In terms of capital flow, Southbound funds made small-scale net purchases today. By the close, Southbound funds had cumulatively net purchased about HKD 2.2 billion worth of Hong Kong stocks.

Outlook for the Future
Guangfa Securities is optimistic about the rebound opportunities in the second quarter, especially from April to May (not a reversal trend), attributing this to three types of negative factors being fully digested: First, annual reports have been fully disclosed, with uncertainties regarding performance, buybacks, and capital expenditures resolved; Second, the peak of March's share lock-up period has ended, with the scale of lock-ups declining in the second quarter, providing an opportunity for sentiment-driven clearance of negatives; Third, overseas liquidity pressure has eased, and expectations of Trump’s visit to China may boost preferences. Rate cut expectations have dropped to zero, and once geopolitical and inflation disturbances are digested, there is room for valuation recovery.

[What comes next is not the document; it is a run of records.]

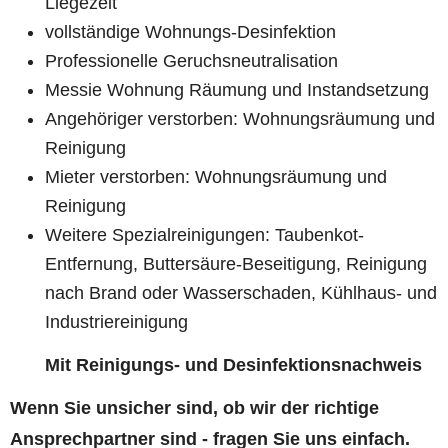
Liegezeit
vollständige Wohnungs-Desinfektion
Professionelle Geruchsneutralisation
Messie Wohnung Räumung und Instandsetzung
Angehöriger verstorben: Wohnungsräumung und
Reinigung
Mieter verstorben: Wohnungsräumung und
Reinigung
Weitere Spezialreinigungen: Taubenkot-
Entfernung, Buttersäure-Beseitigung, Reinigung
nach Brand oder Wasserschaden, Kühlhaus- und
Industriereinigung
Mit Reinigungs- und Desinfektionsnachweis
Wenn Sie unsicher sind, ob wir der richtige
Ansprechpartner sind - fragen Sie uns einfach.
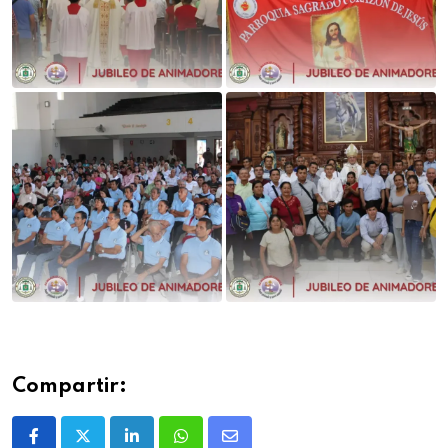
Compartir:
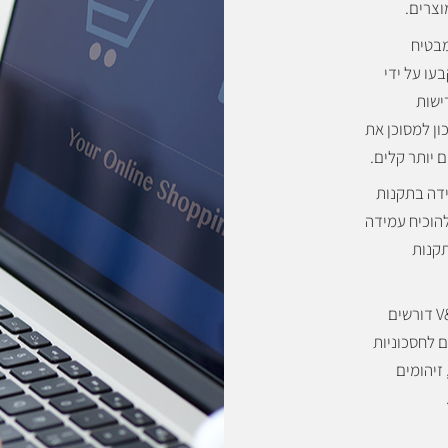
וצרים.
Validation & Verific מבטיח
עו על ידי
ישות
ן למסוכן את
 יותר קלים.
דה בתקנות
לארגונים להוכיח עמידה
תקנות
כאשר תכנון ויישום תהליכי V&V דורשים
 לחסכוניות
זיהומים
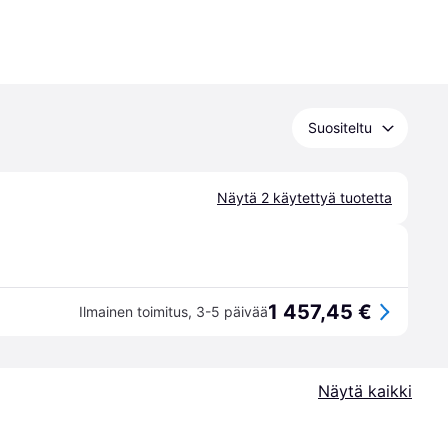
Suositeltu
Näytä 2 käytettyä tuotetta
1 457,45 €
Ilmainen toimitus
,
3-5 päivää
Näytä kaikki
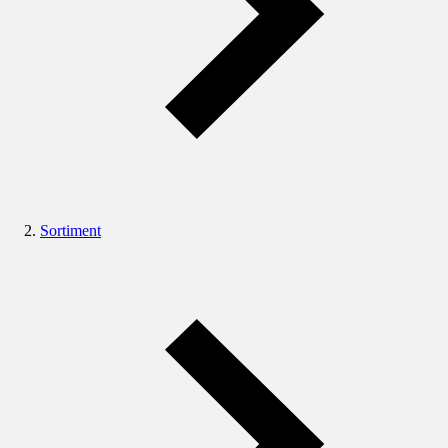
Sortiment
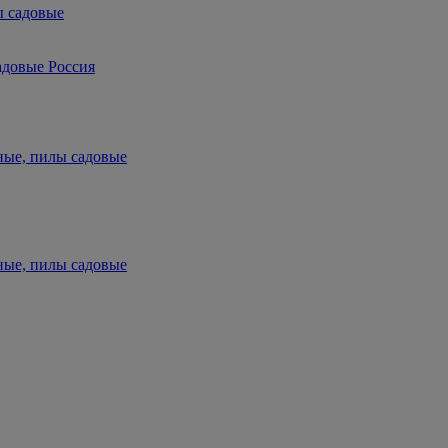
ы садовые
адовые Россия
ные, пилы садовые
ные, пилы садовые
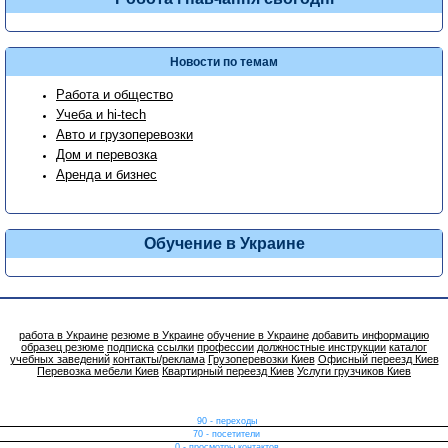
Новости по темам
Работа и общество
Учеба и hi-tech
Авто и грузоперевозки
Дом и перевозка
Аренда и бизнес
Обучение в Украине
работа в Украине
резюме в Украине
обучение в Украине
добавить информацию
образец резюме
подписка
ссылки
профессии
должностные инструкции
каталог
учебных заведений
контакты/реклама
Грузоперевозки Киев
Офисный переезд Киев
Перевозка мебели Киев
Квартирный переезд Киев
Услуги грузчиков Киев
90 - переходы
70 - посетители
0 - просмотры контактов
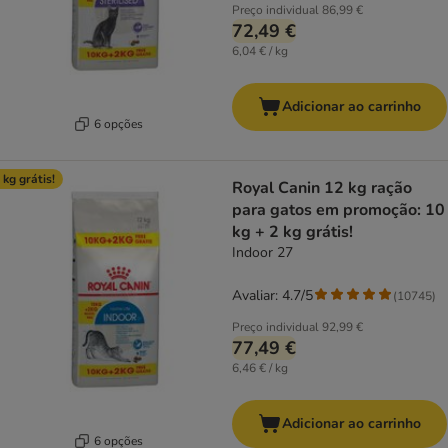
Preço individual
86,99 €
72,49 €
6,04 € / kg
Adicionar ao carrinho
6 opções
 kg grátis!
Royal Canin 12 kg ração
para gatos em promoção: 10
kg + 2 kg grátis!
Indoor 27
Avaliar: 4.7/5
(
10745
)
Preço individual
92,99 €
77,49 €
6,46 € / kg
Adicionar ao carrinho
6 opções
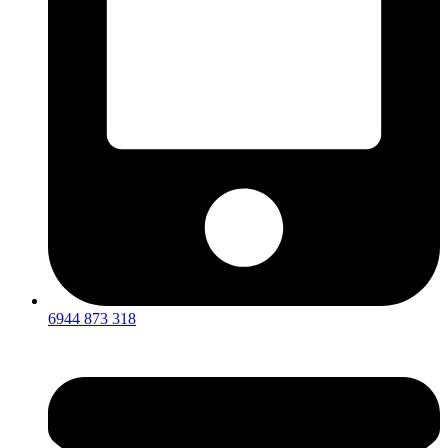
6944 873 318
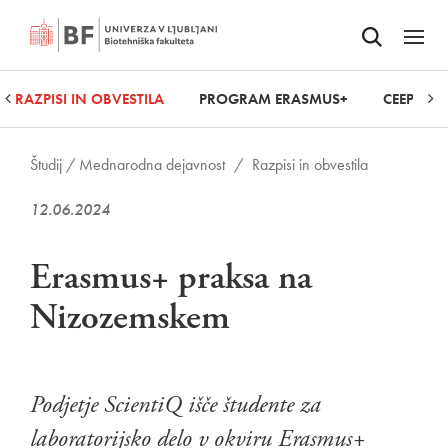
Odpri iskalnik
SKOČI NA VSEBINO
Odpri
RAZPISI IN OBVESTILA
PROGRAM ERASMUS+
CEEPUS
Študij /
Mednarodna dejavnost
/
Razpisi in obvestila
12.06.2024
Erasmus+ praksa na
Nizozemskem
Podjetje ScientiQ išče študente za
laboratorijsko delo v okviru Erasmus+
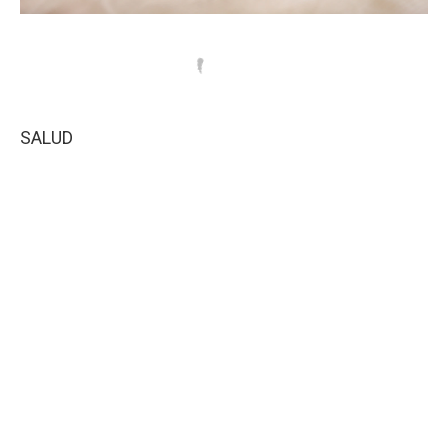
SALUD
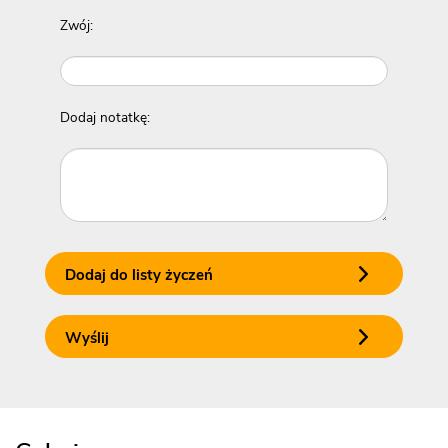
Zwój:
Dodaj notatkę:
Dodaj do listy życzeń
Wyślij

China Galaxy Securities believes that the main driving logic of the market may shift from reliance on loose liquidity to earnings improvement, with fundamentals gaining more weight. The core strategy for the Hong Kong stock market can transition from conservative to active positioning, allowing for moderate aggressiveness. However, it must be emphasized that crude oil prices remain the anchor for market sentiment pricing.